A la lecture du titre j'ai cru que Roch allait parler de moi!! la grâce dans une twingo rouge ...mais non il ne s'agissait que de musique!...je m'incline devant le génie de Messiaen qui mérite bien une petite déception.

Anonyme a dit…

Moi aussi, à la lecture de ce titre prometteur, je m'attendais à un portrait de Catherine voire même d'Ines, toutes deux élégantes conductrices de Twingo rouge...
Le contenu reste cependant à la hauteur de la promesse du titre. J'ai relu le dossier du Monde de la musique sur Messiaen avec interet. Ne connaissant pas son oeuvre, par ou commencer, quand on a les oreilles peu habituées à la musique contemporaine?
A moins que l'on me conseille un autre compositeur si Messiaen est trop ardu!

Anonyme a dit…

dernier mesage de ton blog : alors chapeau quel classe ! dommage que je ne suis pas encore mur pour cette musique / ou par manque de sensibilité-intellectuel ?
je ferais lire l'article demain a ma mere ( qui tombera encore une fois
amoureux ( platonique ! ) et en adoration !
ciao

roch a dit…

réponse à ju :
tu m'aurais posé la question il y a 15 jours, j'aurais répondu que je ne connaissais pas Régis Campo (et non campos), mais il se trouve qu'il y a quelques jours Cath a emprunté "pour voir" un de ses disques à la discothèque !
Il fait partie de ce que j'appelle la 3ème génération des contemporains de l'après guerre (de 39/45).
En France la 1ère c'est ceux qui ont l'âge de tes grands parents, Boulez ou Dutilleux par exemple.
la 2ème, plus ou moins mon âge, c'est Dusapin ou Grisey.
la 3ème a commencé à composer dans les années 80/90, Escaich ou Mantovani.
Très chématiquement on peut dire que la musique de ces derniers renoue avec un certain "classicisme" après les "excès" des générations précédentes. Souvent séduisante et agréable à écouter elle manque parfois un peu de piment et de surprises, en tout cas ne m'a, pour l'instant, pas apporté de "choc esthétique".Mais ne généralisons pas je n'en connais pas assez !

roch a dit…

réponse à 1001 nuits :
pour aborder Messiaen, commencer par le piano.
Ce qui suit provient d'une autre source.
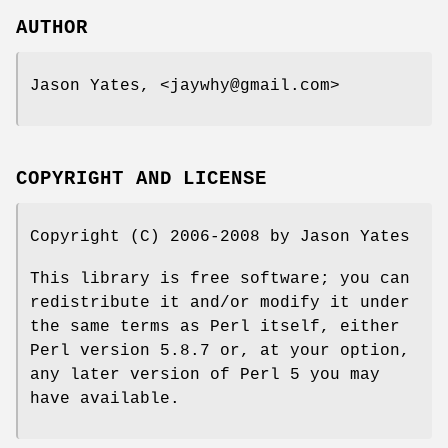
AUTHOR
Jason Yates, <jaywhy@gmail.com>
COPYRIGHT AND LICENSE
Copyright (C) 2006-2008 by Jason Yates
This library is free software; you can
redistribute it and/or modify it under
the same terms as Perl itself, either
Perl version 5.8.7 or, at your option,
any later version of Perl 5 you may
have available.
Les préludes d'abord et après, si ça t'a plu, ces 20 regards, plus difficiles.
Ou des pièces de son "catalogue d'oiseaux" mais pas toutes à la file, c'est indigeste !
Sa musique pour orchestre c'est infiniment plus difficile ...
Quant à ses très nombreuses pièces pour orgue, je n'y arrive pas encore mais je n'ai pas une grande passion pour cet instrument.
J'ai découvert Messiaen il y a 15 ans (?) en allant écouter "trois petites liturgies de la présence divine" à la cathédrale d'Evry.
Un "choc esthétique" dont je ne suis pas encore remis ! Et le même Messiaen m'en a procuré bien d'autres ...

roch a dit…

réponse à Philippe :
merci, j'en rougi de plaisir !

réponse à Cath :
désolé de t'avoir déçu : me pardonneras-tu un jour ?

roch a dit…

à tous :
aurais-je réussi à éveiller chez certains d'entre vous un certain intérêt ? aurais-je donc eu raison de faire ce blog ?
Je suis en train de réfléchir à faire un CD d'extraits "auditivement abordable" de compositeurs dont j'ai parlé au cours de ces crochnotes.
Si ça vous intéresse, je vous tiendrai au courant quand ce sera au point mais ça demande du temps !

Anonyme a dit…

mais c'était pour rire !! et puis maintenant que tu te lances dans l'édition musicale je suis pleine d'admiration!

Anonyme a dit…

Ah oui, moi ça m'intéresse :)
Le texte de cette note est vraiment très beau !

Anonyme a dit…

...au fait... ta réunion ?

Anonyme a dit…

Voilà qui devrait intéresser la classe, professeur:
http://www.radiofrance.fr/chaines/france-culture2/emissions/miniatures/fiche.php?diffusion_id=59046&pg=avenir

Cette semaine sur France culture, tous les soirs à 20h45, hommage à Messian, avec entretiens etc. Si vous avez ratez lundi, vous pouvez réécouter ça sur le site

Allez, j'y retourne!

Juliette

roch a dit…

oui au fait cette année on fête le centenaire de la naissance de Messiaen : c'est le moment de s'y mettre !!!!